Menurut statistik, tingkat inflasi di seluruh negeri pada paro pertama tahun ini tidak sampai 3,3%, dan berada pada lingkungan yang terkontrol. Menurut prakiraan Bank Sentral Indonesia, tingkat inflasi tahun diharapkan dapat tetap terjaga pada batas 5,5 sampai 6,5%.

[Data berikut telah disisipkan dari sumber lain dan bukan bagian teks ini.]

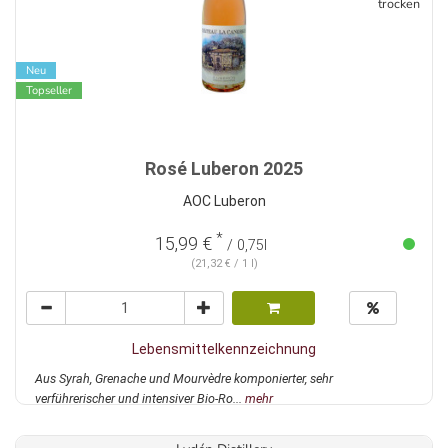
trocken
Neu
Topseller
Rosé Luberon 2025
AOC Luberon
*
15,99 €
/ 0,75l
(21,32 € / 1 l)
Lebensmittelkennzeichnung
Aus Syrah, Grenache und Mourvèdre komponierter, sehr
verführerischer und intensiver Bio-Ro...
mehr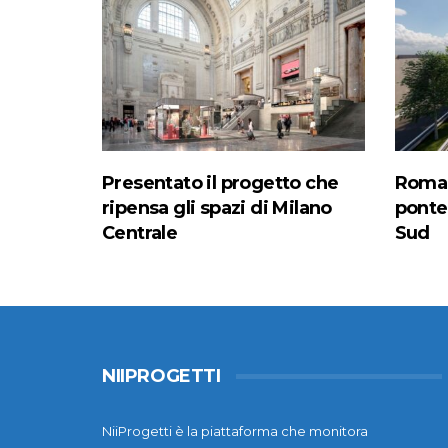
Presentato il progetto che
Roma, 
ripensa gli spazi di Milano
ponte
Centrale
Sud
NIIPROGETTI
NiiProgetti è la piattaforma che monitora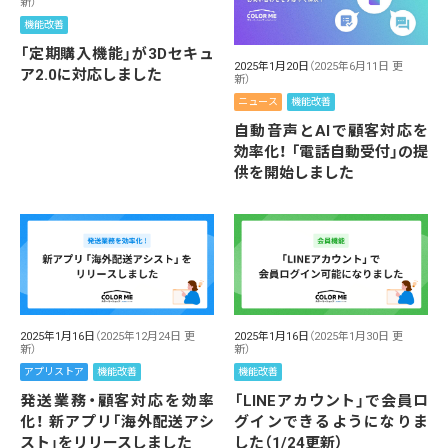
新）
機能改善
「定期購入機能」が3Dセキュ
2025年1月20日
（2025年6月11日 更
ア2.0に対応しました
新）
ニュース
機能改善
自動音声とAIで顧客対応を
効率化！ 「電話自動受付」の提
供を開始しました
2025年1月16日
（2025年12月24日 更
2025年1月16日
（2025年1月30日 更
新）
新）
アプリストア
機能改善
機能改善
発送業務・顧客対応を効率
「LINEアカウント」で会員ロ
化！ 新アプリ「海外配送アシ
グインできるようになりま
スト」をリリースしました
した（1/24更新）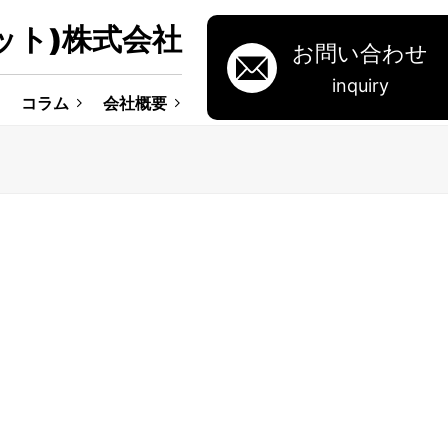
ット)株式会社
お問い合わせ
inquiry
コラム
会社概要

Sebagai tenaga penggerak penting pertumbuhan kembali ekonomi, ekspor Indonesia selama beberapa tahun ini tetap memelihara pertumbuhan yang tidak begitu besar. Dari tahun 1996 sampai tahun 2003, ekspor Indonesia hanya meningkat 10%, terpaut cukup besar jika dibandingkan dengan tingkat pertumbuhan ekspor Malaysia yang tercatat 114% dan Korea Selatan yang tercatat 70% serta negara-negara lain Asia yang peningkatan ekspornya cepat. Nilai ekspor Indonesia tahun lalu sebagai 61 milyar dolar Amerika, meningkat 5,2% daripada di tahun 2002. Sedangkan pada 5 bulan pertama tahun ini, nilai perdagangan ekspor Indonesia mencapai 25,71 milyar dolar Amerika, hanya meningkat 2,2% daripada masa sama tahun lalu, laju peningkatannya jelas diperlamban. Menurut anggapan sejumlah pakar, Indonesia menghadapi kesulitan tertentu untuk merealisasi pertumbuhan 7% ekspornya dalam tahun ini.

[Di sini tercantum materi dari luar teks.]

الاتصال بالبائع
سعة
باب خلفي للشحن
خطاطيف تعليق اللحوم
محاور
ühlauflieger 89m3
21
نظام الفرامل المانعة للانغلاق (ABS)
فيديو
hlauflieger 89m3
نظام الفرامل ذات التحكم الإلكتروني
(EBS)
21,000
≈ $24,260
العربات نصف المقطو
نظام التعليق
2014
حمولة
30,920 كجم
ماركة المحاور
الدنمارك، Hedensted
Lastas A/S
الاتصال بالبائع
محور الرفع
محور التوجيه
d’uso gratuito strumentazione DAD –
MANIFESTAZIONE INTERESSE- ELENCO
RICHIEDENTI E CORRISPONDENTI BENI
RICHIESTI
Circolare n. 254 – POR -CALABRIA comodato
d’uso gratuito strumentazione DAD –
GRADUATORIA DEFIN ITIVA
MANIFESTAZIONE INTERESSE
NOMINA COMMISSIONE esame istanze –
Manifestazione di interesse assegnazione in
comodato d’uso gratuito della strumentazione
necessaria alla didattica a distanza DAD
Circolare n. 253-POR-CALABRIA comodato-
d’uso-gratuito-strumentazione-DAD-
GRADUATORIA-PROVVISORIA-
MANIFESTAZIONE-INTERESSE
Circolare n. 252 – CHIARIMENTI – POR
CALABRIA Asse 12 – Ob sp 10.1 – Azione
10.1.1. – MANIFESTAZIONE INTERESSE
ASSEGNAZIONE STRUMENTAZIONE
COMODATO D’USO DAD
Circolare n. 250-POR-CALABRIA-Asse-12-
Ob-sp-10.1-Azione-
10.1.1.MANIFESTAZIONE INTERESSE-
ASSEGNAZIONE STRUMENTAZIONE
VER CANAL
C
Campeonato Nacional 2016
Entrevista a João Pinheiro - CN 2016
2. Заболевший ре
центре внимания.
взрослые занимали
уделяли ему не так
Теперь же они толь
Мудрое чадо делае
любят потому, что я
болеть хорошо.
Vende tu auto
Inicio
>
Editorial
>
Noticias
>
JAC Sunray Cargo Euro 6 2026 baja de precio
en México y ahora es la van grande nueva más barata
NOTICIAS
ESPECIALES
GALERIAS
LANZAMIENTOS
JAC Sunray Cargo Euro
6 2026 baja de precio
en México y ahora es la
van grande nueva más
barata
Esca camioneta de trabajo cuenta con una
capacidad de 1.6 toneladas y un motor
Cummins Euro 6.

Untuk memelihara pertumbuhan moderat ekonomi Indonesia terutama bergantung pada konsumsi pribadi domestik dan dukungan belanja pemerintah, yang sumbangannya masing-masing mencapai 75% ke atas terhadap pertumbuhan ekonomi. Sedang bidang investasi jelas menjadi mata rantai lemah, dan tingkat sumbangannya terhadap pertumbuhan ekonomi dari 18% dua tahun lalu turun menjadi 17% pada triwulan pertama tahun ini.

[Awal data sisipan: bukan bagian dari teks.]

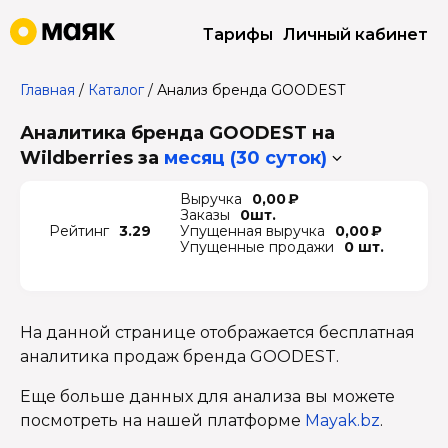
Тарифы
Личный кабинет
Главная
/
Каталог
/
Анализ бренда GOODEST
Аналитика бренда GOODEST на
Wildberries
за
месяц (30 суток)
Выручка
0,00 ₽
Заказы
0шт.
Рейтинг
3.29
Упущенная выручка
0,00 ₽
Упущенные продажи
0 шт.
На данной странице отображается бесплатная
аналитика продаж бренда GOODEST.
Еще больше данных для анализа вы можете
посмотреть на нашей платформе
Mayak.bz
.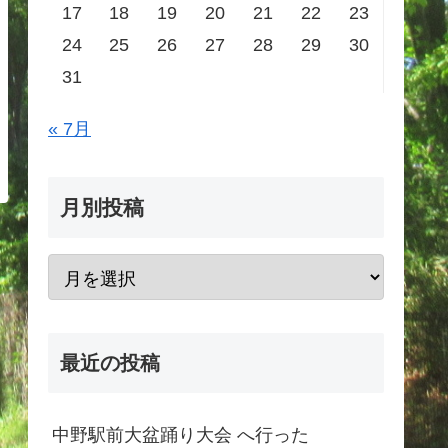
17
18
19
20
21
22
23
24
25
26
27
28
29
30
31
« 7月
月別投稿
最近の投稿
中野駅前大盆踊り大会 へ行った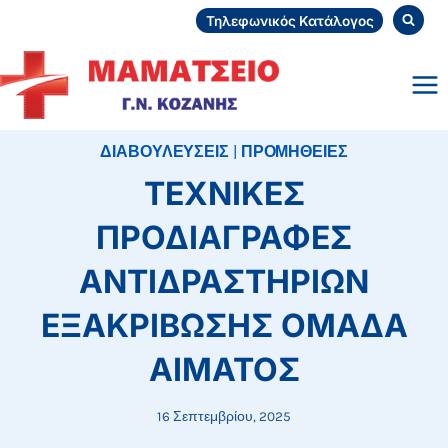
Skip
Τηλεφωνικός Κατάλογος
to
content
ΔΙΑΒΟΥΛΕΥΣΕΙΣ
|
ΠΡΟΜΗΘΕΙΕΣ
ΤΕΧΝΙΚΕΣ
ΠΡΟΔΙΑΓΡΑΦΕΣ
ΑΝΤΙΔΡΑΣΤΗΡΙΩΝ
ΕΞΑΚΡΙΒΩΣΗΣ ΟΜΑΔΑ
ΑΙΜΑΤΟΣ
16 Σεπτεμβρίου, 2025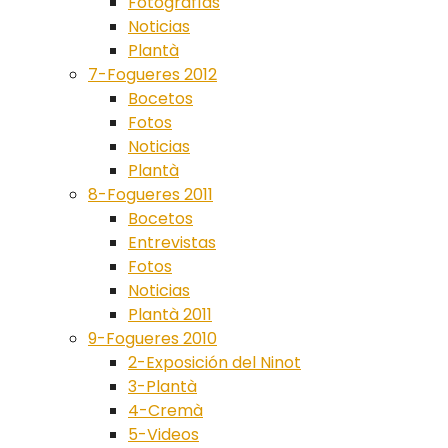
Fotografías
Noticias
Plantà
7-Fogueres 2012
Bocetos
Fotos
Noticias
Plantà
8-Fogueres 2011
Bocetos
Entrevistas
Fotos
Noticias
Plantà 2011
9-Fogueres 2010
2-Exposición del Ninot
3-Plantà
4-Cremà
5-Videos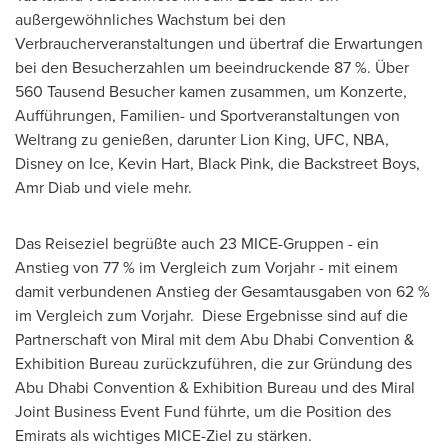
außergewöhnliches Wachstum bei den
Verbraucherveranstaltungen und übertraf die Erwartungen
bei den Besucherzahlen um beeindruckende 87 %. Über
560 Tausend Besucher kamen zusammen, um Konzerte,
Aufführungen, Familien- und Sportveranstaltungen von
Weltrang zu genießen, darunter Lion King, UFC, NBA,
Disney on Ice,
Kevin Hart
, Black Pink, die Backstreet Boys,
Amr Diab und viele mehr.
Das Reiseziel begrüßte auch 23 MICE-Gruppen - ein
Anstieg von 77 % im Vergleich zum Vorjahr - mit einem
damit verbundenen Anstieg der Gesamtausgaben von 62 %
im Vergleich zum Vorjahr. Diese Ergebnisse sind auf die
Partnerschaft von Miral mit dem Abu Dhabi Convention &
Exhibition Bureau zurückzuführen, die zur Gründung des
Abu Dhabi Convention & Exhibition Bureau und des Miral
Joint Business Event Fund führte, um die Position des
Emirats als wichtiges MICE-Ziel zu stärken.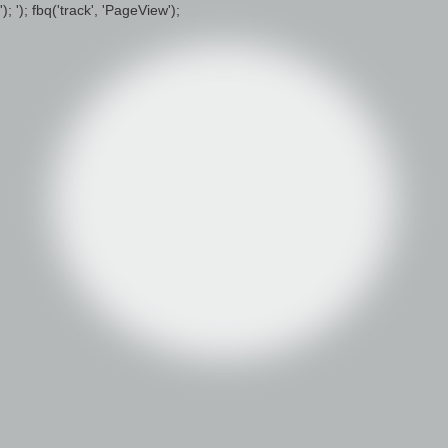
');
'); fbq('track', 'PageView');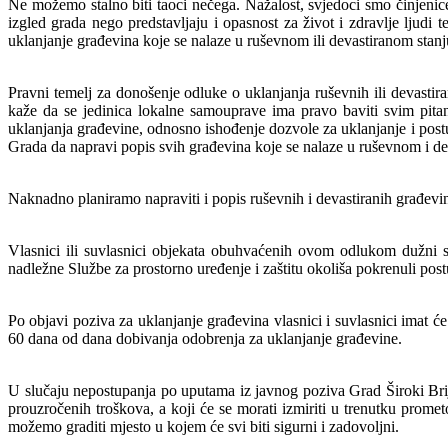
Ne možemo stalno biti taoci nečega. Nažalost, svjedoci smo činjenic
izgled grada nego predstavljaju i opasnost za život i zdravlje ljud
uklanjanje građevina koje se nalaze u ruševnom ili devastiranom stanju
Pravni temelj za donošenje odluke o uklanjanja ruševnih ili devast
kaže da se jedinica lokalne samouprave ima pravo baviti svim pit
uklanjanja građevine, odnosno ishođenje dozvole za uklanjanje i pos
Grada da napravi popis svih građevina koje se nalaze u ruševnom i de
Naknadno planiramo napraviti i popis ruševnih i devastiranih građevin
Vlasnici ili suvlasnici objekata obuhvaćenih ovom odlukom dužni su
nadležne Službe za prostorno uređenje i zaštitu okoliša pokrenuli pos
Po objavi poziva za uklanjanje građevina vlasnici i suvlasnici imat ć
60 dana od dana dobivanja odobrenja za uklanjanje građevine.
U slučaju nepostupanja po uputama iz javnog poziva Grad Široki Brijeg
prouzročenih troškova, a koji će se morati izmiriti u trenutku pro
možemo graditi mjesto u kojem će svi biti sigurni i zadovoljni.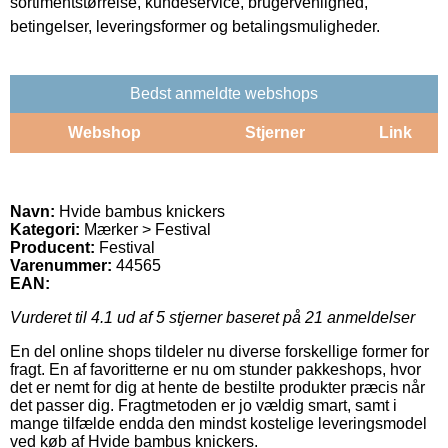
sortimentstørrelse, kundeservice, brugervenlighed,
betingelser, leveringsformer og betalingsmuligheder.
Bedst anmeldte webshops
Webshop
Stjerner
Link
Navn:
Hvide bambus knickers
Kategori:
Mærker > Festival
Producent:
Festival
Varenummer:
44565
EAN:
Vurderet til
4.1
ud af 5 stjerner baseret på
21
anmeldelser
En del online shops tildeler nu diverse forskellige former for
fragt. En af favoritterne er nu om stunder pakkeshops, hvor
det er nemt for dig at hente de bestilte produkter præcis når
det passer dig. Fragtmetoden er jo vældig smart, samt i
mange tilfælde endda den mindst kostelige leveringsmodel
ved køb af Hvide bambus knickers.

Merosotnya investasi langsung asing selalu menjadi masalah yang diacuhkan pemerintah Indonesia. Nilai investasi asing langsung yang disahkan lembaga koordinasi investasi Indonesia pada paro pertama tahun ini berkurang 34% daripada periode sama tahun lalu, yaitu hanya 3,05 milyar dolar Amerika. Menurut prakiraan para analis, Indonesia mungkin akan menciptakan rekor terendah dalam hal tersebut tahun ini, dan mungkin lebih rendah daripada tahun lalu yang berjumlah 9,7 milyar dolar Amerika. Antusias investor asing tidak tinggi, bahkan ada di antaranya yang menarik investasi atau pabriknya dari Indonesia, sebab utamanya ialah dibandingkan dengan negara-negara di sekitarnya, relatif banyak faktor negatif yang terdapat dalam iklim investasi Indonesia secara keseluruhan. Masalah yang paling menonjol yalah kurang transparannya peradilan, persengketaan buruh bermunculan terus menerus, korupsi dan gejala korup merajarela, kegiatan teror dan kekerasan terjadi tak putus-putusnya.
Tahun ini adalah tahun pemilu Indonesia. Kebanyakan investor memperhatikan perkembangan situasi politik Indonesia dengan sikap memandang dengan tenang. Kalangan analis memperkirakan, apabila pemilu tanggal 20 September dapat dilangsungkan dengan lancar, situasi ekonomi Indonesia akan mengalami perbaikan, dan ini bermanfaat bagi penyerapan kembali investasi asing. Publik mengharapkan tahun 2005 bisa menjadi tahun perubahan haluan ekonomi Indonesia, agar ekonomi Indonesia dapat mencapai perkembangan pesat.